The Pacific Biosciences approach is to perform sequencing on the surface of a single-molecule real time (SMRT) cell patterned with 150,000 wells each containing a zero-mode waveguide (ZMW). These ZMWs serve to immobilize a single template molecule and make it possible to interrogate light emission from that one molecule. As extension is carried out, fluorescent reports from each ZMW indicate the nucleotide that has been added at that position.
Oxford Nanopore sequencers contain engineered bacterial nanopores through which a molecule of DNA is fed. The electrical resistance of the pore varies in proportion to the identity of the nucleotide passing through the pore, allowing the sequence to be read off. Although multiple formats have been developed, one of them is a portable, self-contained, disposable MinION that plugs into the universal serial bus (USB) port of a personal computer.

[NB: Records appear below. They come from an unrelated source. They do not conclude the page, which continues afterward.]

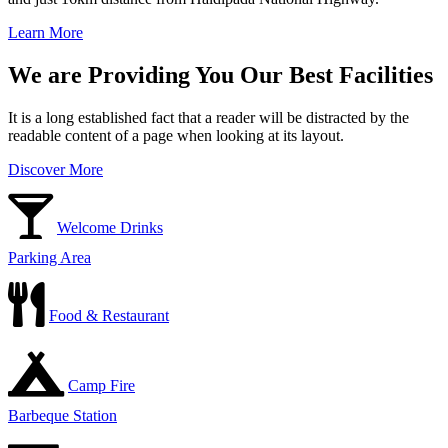
Learn More
We are Providing You Our Best Facilities
It is a long established fact that a reader will be distracted by the
readable content of a page when looking at its layout.
Discover More
Welcome Drinks
Parking Area
Food & Restaurant
Camp Fire
Barbeque Station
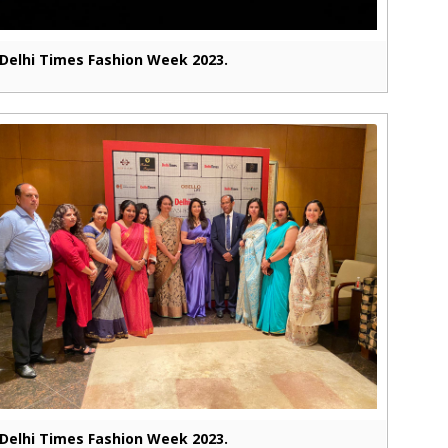
Delhi Times Fashion Week 2023.
Delhi Times Fashion Week 2023.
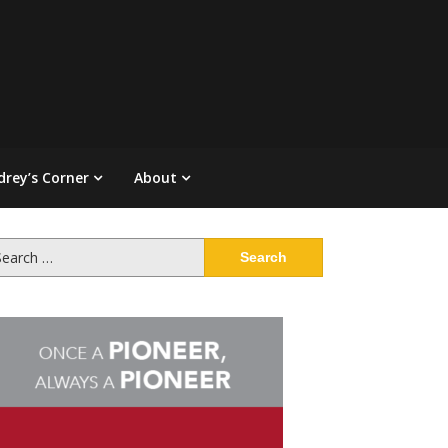
drey’s Corner
About
arch
:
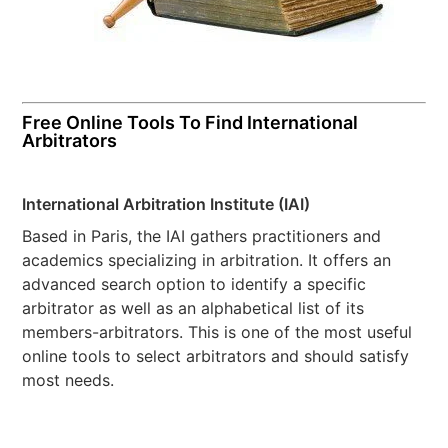
Free Online Tools To Find International
Arbitrators
International Arbitration Institute (IAI)
Based in Paris, the IAI gathers practitioners and
academics specializing in arbitration. It offers an
advanced search option to identify a specific
arbitrator as well as an alphabetical list of its
members-arbitrators. This is one of the most useful
online tools to select arbitrators and should satisfy
most needs.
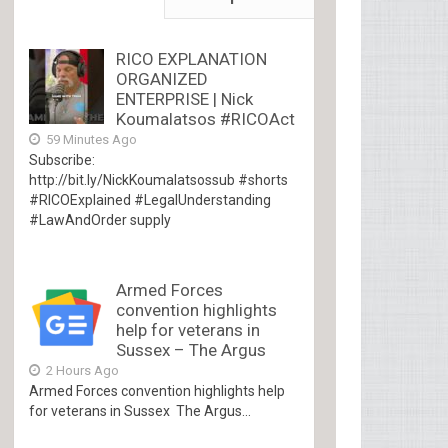
RICO EXPLANATION
ORGANIZED
ENTERPRISE | Nick
Koumalatsos #RICOAct
59 Minutes Ago
Subscribe:
http://bit.ly/NickKoumalatsossub #shorts
#RICOExplained #LegalUnderstanding
#LawAndOrder supply
Armed Forces
convention highlights
help for veterans in
Sussex – The Argus
2 Hours Ago
Armed Forces convention highlights help
for veterans in Sussex The Argus...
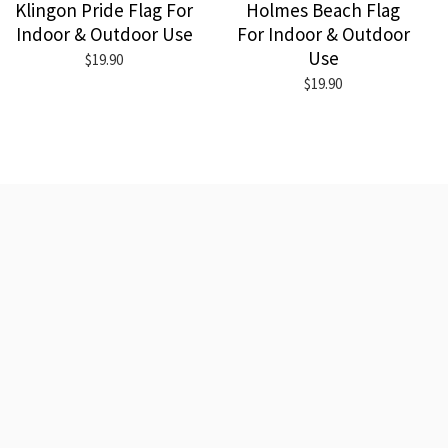
Klingon Pride Flag For
Holmes Beach Flag
Indoor & Outdoor Use
For Indoor & Outdoor
Use
$19.90
$19.90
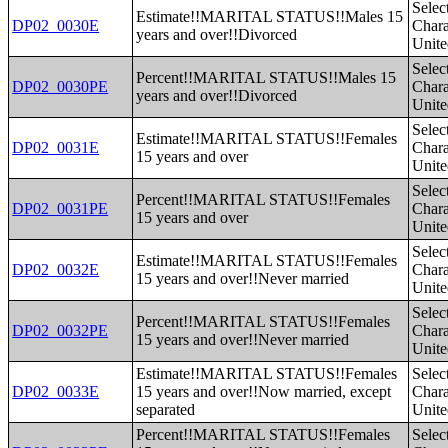
Selec
Estimate!!MARITAL STATUS!!Males 15
DP02_0030E
Charac
years and over!!Divorced
Unite
Selec
Percent!!MARITAL STATUS!!Males 15
DP02_0030PE
Charac
years and over!!Divorced
Unite
Selec
Estimate!!MARITAL STATUS!!Females
DP02_0031E
Charac
15 years and over
Unite
Selec
Percent!!MARITAL STATUS!!Females
DP02_0031PE
Charac
15 years and over
Unite
Selec
Estimate!!MARITAL STATUS!!Females
DP02_0032E
Charac
15 years and over!!Never married
Unite
Selec
Percent!!MARITAL STATUS!!Females
DP02_0032PE
Charac
15 years and over!!Never married
Unite
Estimate!!MARITAL STATUS!!Females
Selec
DP02_0033E
15 years and over!!Now married, except
Charac
separated
Unite
Percent!!MARITAL STATUS!!Females
Selec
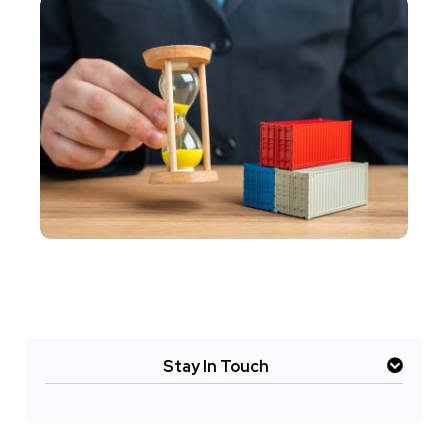
Stay In Touch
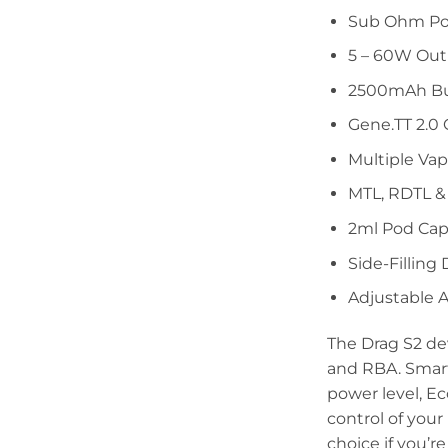
Sub Ohm Po
5 – 60W Ou
2500mAh Bui
Gene.TT 2.0 
Multiple Va
MTL, RDTL &
2ml Pod Cap
Side-Filling
Adjustable A
The Drag S2 de
and RBA. Smart
power level, E
control of you
choice if you’r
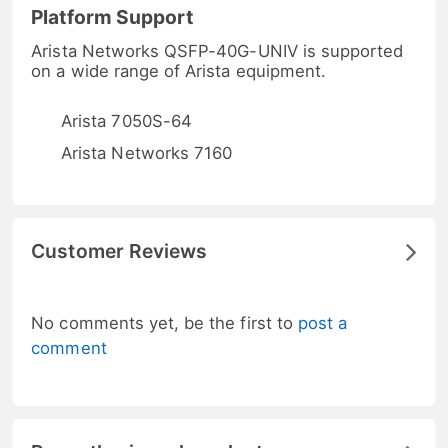
Platform Support
Arista Networks QSFP-40G-UNIV is supported
on a wide range of Arista equipment.
Arista 7050S-64
Arista Networks 7160
Customer Reviews
No comments yet, be the first to
post a
comment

Third-generation technologies are at an early stage of development and have not been validated for clinical use, but will undoubtedly play an important role in future diagnostics.
Analytes Other Than DNA
The methods presented earlier have focused on DNA sequencing. Variants of these methods have been developed to allow the detection of other analytes related to nucleic acids, including RNA sequence, epigenetic changes such as DNA methylation, and DNA–protein interactions. These methods have not yet found widespread clinical applications.